Guidelines on who may be eligible for a free CGM
Find out if the person you're supporting may be eligible for a free Flash glucose monitor.
Help spot and treat hypers
If someone’s blood sugar goes too high (above 10mmol) this is a hyper. You may need to help them take their insulin or other diabetes medication. The healthcare team will talk to you about when this is needed to help bring their blood sugar level down. Find out the causes and treatment of hypers.
Most people with diabetes never need emergency treatment. But it’s good to know what to do if they do. And it's helpful to keep details of their medication written down. Find out what to do in a diabetes emergency.
How to find more information on diabetes that’s relevant to you
Find and save pages on our website with information that's most relevant to you and the person you’re supporting using Diabetes and Me.
For video advice on diet and tips for helping someone manage diabetes day-to-day, sign up to our free Learning Zone.
Find information about diabetes in different languages.

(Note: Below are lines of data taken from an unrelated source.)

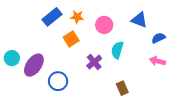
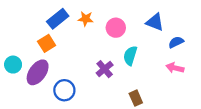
orange square: (71, 39) -> (47, 43), moved

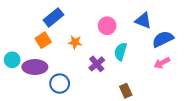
orange star: (86, 19) -> (75, 42), moved
blue semicircle: (176, 42) -> (163, 39), size x1.5
pink arrow: (175, 68) -> (162, 63), turned -42
purple ellipse: (38, 72) -> (35, 67), turned 55

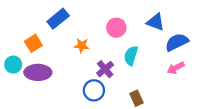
orange square: (43, 40) -> (33, 43), moved
blue circle: (60, 84) -> (94, 90), moved

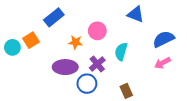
blue triangle: (156, 22) -> (136, 14), moved
pink circle: (116, 28) -> (97, 31), moved
cyan circle: (13, 65) -> (12, 47), moved
purple ellipse: (38, 72) -> (65, 67), moved

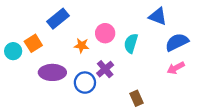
blue triangle: (136, 14) -> (158, 16), moved
cyan semicircle: (121, 52) -> (131, 43), moved
purple ellipse: (65, 67) -> (52, 72), moved
blue circle: (87, 84) -> (85, 83), moved

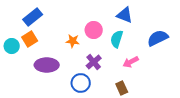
blue triangle: (158, 16) -> (125, 15), moved
blue rectangle: (58, 19) -> (33, 17), moved
pink arrow: (176, 68) -> (131, 62), moved
blue circle: (85, 83) -> (81, 83), moved

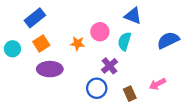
orange square: (30, 39) -> (41, 43), moved
purple cross: (94, 62) -> (109, 66), moved
pink arrow: (131, 62) -> (157, 84), moved
blue circle: (81, 83) -> (97, 88), moved

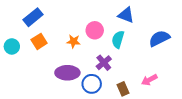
purple ellipse: (50, 69) -> (67, 73), moved

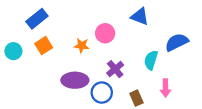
cyan semicircle: (118, 39) -> (151, 60), moved
pink arrow: (149, 80) -> (165, 88), turned -63

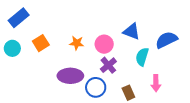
blue triangle: (140, 16) -> (132, 31), moved
blue rectangle: (37, 19) -> (19, 18), moved
pink circle: (105, 33) -> (104, 44), moved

When people find out they have diabetes, it can take them a while to accept it and start making changes. This means they may not welcome support at the start.
The way people react to their diabetes can be very different. Some people with diabetes may not like to talk about any worries they have as they may not like to make a fuss.
“For me, ideal support is someone just listening to me rant and rave about the condition, in particular if I am having a bad day I will call my mum and just cry down the phone. This helps me so much.” Aruna’s story
Letting them know you're there for them and will listen to their concerns when they are ready is a big help. Asking someone 'how they feel' or if they want to talk about something, can be a useful place to start.
Most of the time people will prefer you to listen and let them vent rather than offering advice.
Supporting someone with diabetes burnout
Sometimes the relentlessness of living with diabetes can become too much. They may start to feel like they’re failing in looking after their diabetes. This is called diabetes burnout, which is different to depression.
They may stop looking after themselves or their diabetes. Do ask what you can do to help. This may include speaking to their diabetes healthcare team with them. You could ask if they can be referred to a counsellor. Find out more about diabetes burnout and what can help.
Supporting people with more complex emotional problems
Some people with type 1 diabetes can develop an eating disorder called diabulimia. Find out the signs of diabulimia and how to support them.
If someone has serious mental health problems the diabetes healthcare team can't help with, make an appointment for them with the GP and go with them. You can ask for a referral to mental health services. Or you can help them self-refer — see below. This option is not available in Northern Ireland.
If you're in England, you can self-refer to IAPT.
If you're in Scotland, you can self-refer to Living Life.
If you're in Wales, you can self-refer to an online CBT course called Silvercloud.